§ **WHAT THE TASK ASKS**
For the material below, the expected output is exactly the lines between the line holding "is (1030, 1009)." and the line holding "Task: Click on", inclusive, with pictures left out.

[Start of section]

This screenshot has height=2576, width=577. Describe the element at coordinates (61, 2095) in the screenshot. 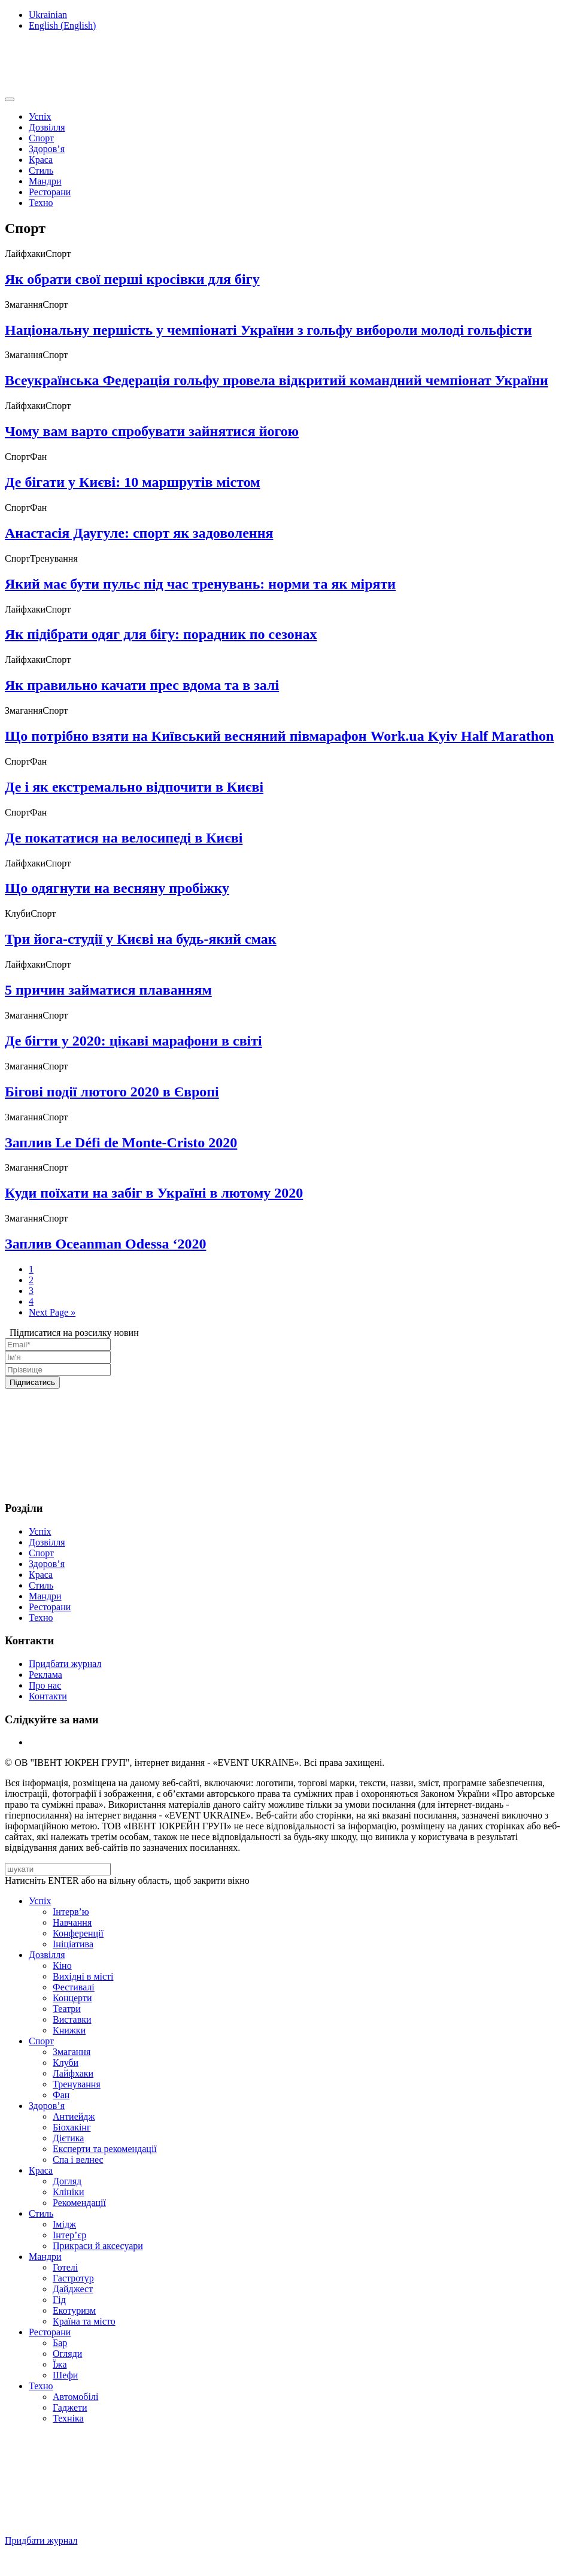

I see `Фан` at that location.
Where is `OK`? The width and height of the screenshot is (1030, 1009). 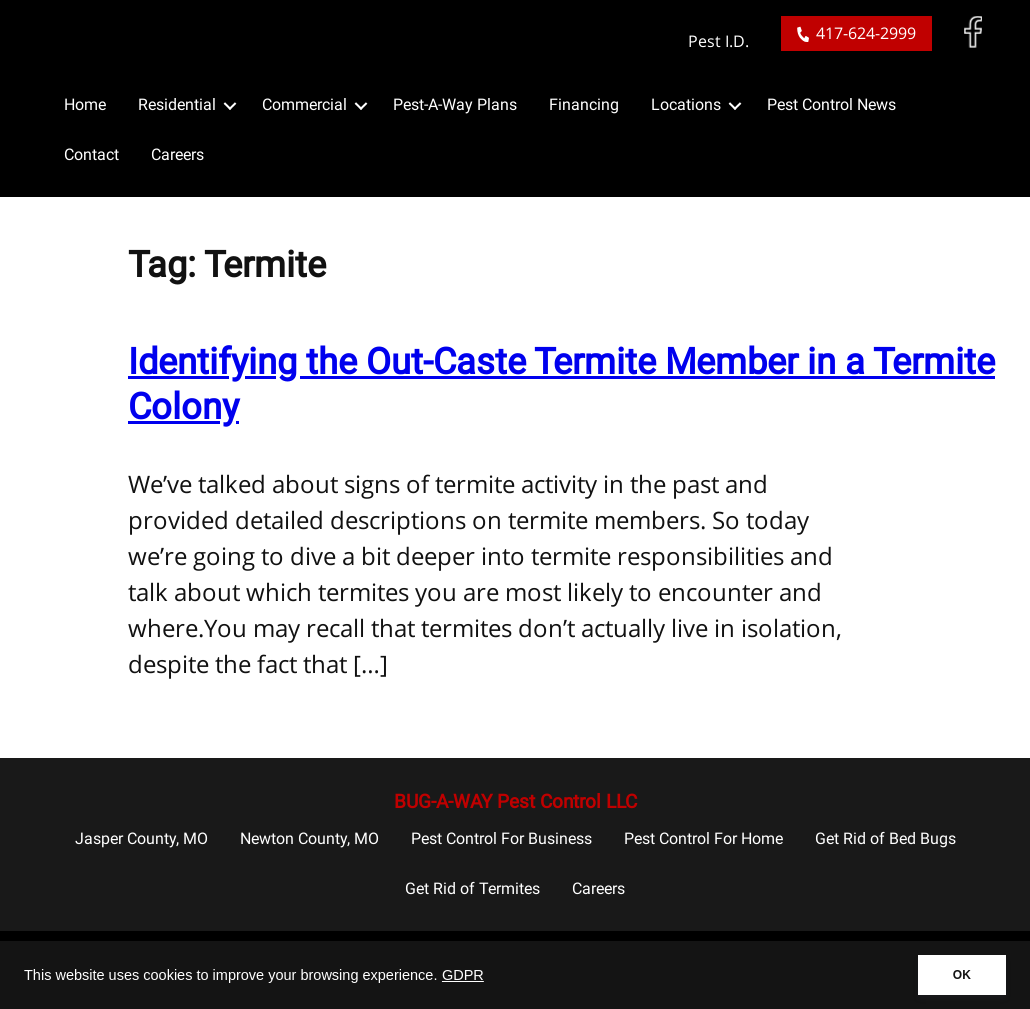
OK is located at coordinates (962, 975).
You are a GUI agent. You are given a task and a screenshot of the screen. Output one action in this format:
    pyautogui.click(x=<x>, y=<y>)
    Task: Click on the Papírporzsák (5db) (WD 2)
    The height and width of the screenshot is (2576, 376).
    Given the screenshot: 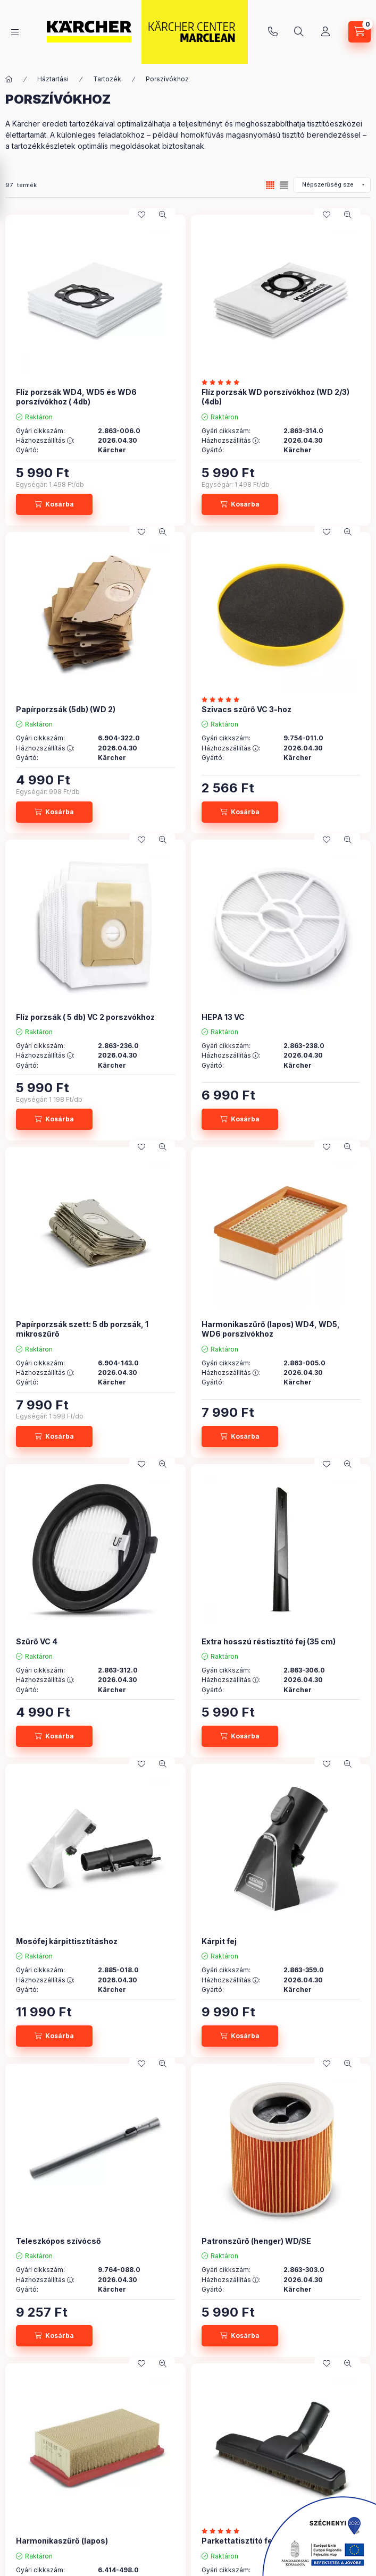 What is the action you would take?
    pyautogui.click(x=65, y=709)
    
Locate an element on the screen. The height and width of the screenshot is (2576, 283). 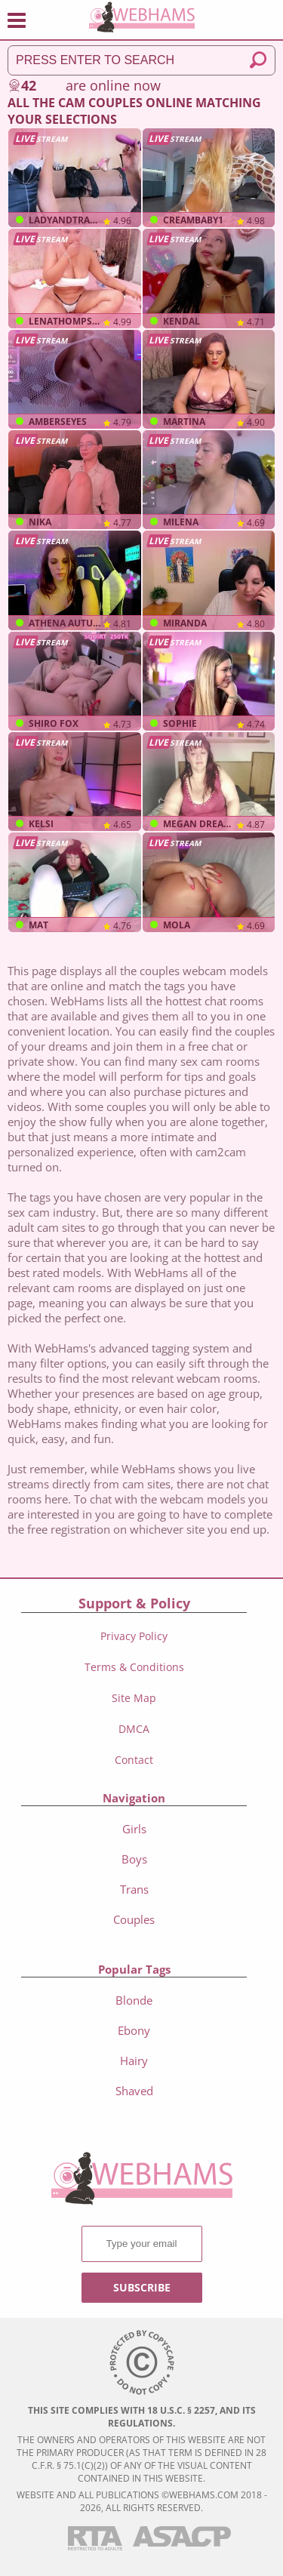
boys is located at coordinates (134, 1859).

[End of section]

§ **ANSWER SECTION**
Where is `OK`? The width and height of the screenshot is (1030, 1009). 
OK is located at coordinates (962, 975).
You are a GUI agent. You are given a task and a screenshot of the screen. Output one action in this format:
    pyautogui.click(x=<x>, y=<y>)
    Task: Click on the Papírporzsák (5db) (WD 2)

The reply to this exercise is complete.